*** LISTED ENTRIES ***
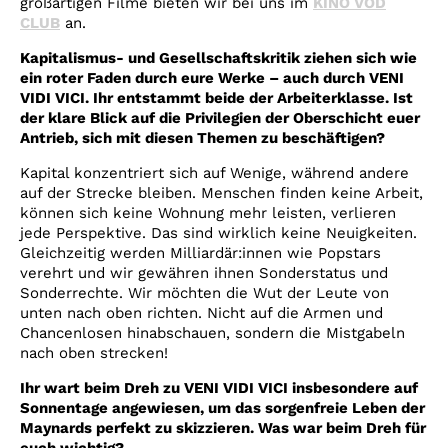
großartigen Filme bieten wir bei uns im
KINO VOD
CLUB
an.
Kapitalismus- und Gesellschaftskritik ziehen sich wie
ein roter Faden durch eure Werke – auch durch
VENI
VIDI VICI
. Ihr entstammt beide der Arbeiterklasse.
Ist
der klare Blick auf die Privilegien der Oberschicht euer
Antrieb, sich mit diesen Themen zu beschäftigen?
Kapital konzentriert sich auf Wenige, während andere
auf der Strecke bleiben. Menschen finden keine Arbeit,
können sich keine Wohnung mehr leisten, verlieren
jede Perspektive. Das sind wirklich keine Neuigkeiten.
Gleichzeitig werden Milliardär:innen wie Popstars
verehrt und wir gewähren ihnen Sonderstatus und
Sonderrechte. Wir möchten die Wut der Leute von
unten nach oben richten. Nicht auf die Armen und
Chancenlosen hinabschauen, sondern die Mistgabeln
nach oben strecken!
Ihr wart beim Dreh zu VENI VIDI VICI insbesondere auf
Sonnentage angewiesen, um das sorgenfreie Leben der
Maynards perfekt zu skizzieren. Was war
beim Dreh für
*** End of LISTED ENTRIES ***
*** LISTED ENTRIES ***
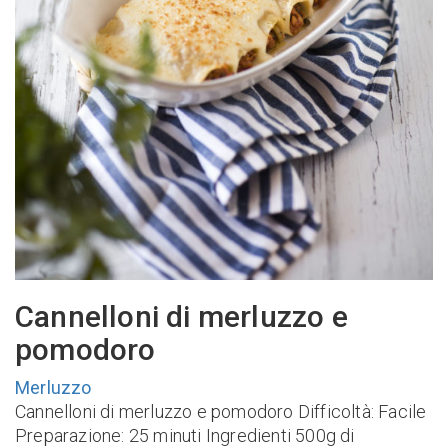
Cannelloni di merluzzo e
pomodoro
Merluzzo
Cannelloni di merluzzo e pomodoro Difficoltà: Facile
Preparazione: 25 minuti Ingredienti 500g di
*** End of LISTED ENTRIES ***
*** LISTED ENTRIES ***
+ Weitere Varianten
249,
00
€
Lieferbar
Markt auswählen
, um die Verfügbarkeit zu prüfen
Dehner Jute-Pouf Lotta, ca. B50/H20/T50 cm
*** End of LISTED ENTRIES ***
» **WHAT IS BEING ASKED**
Among the records above, which lines hold the word "VIDI"? Copy each one.

» **ANSWER SPACE**
VIDI VICI
Ihr wart beim Dreh zu VENI VIDI VICI insbesondere auf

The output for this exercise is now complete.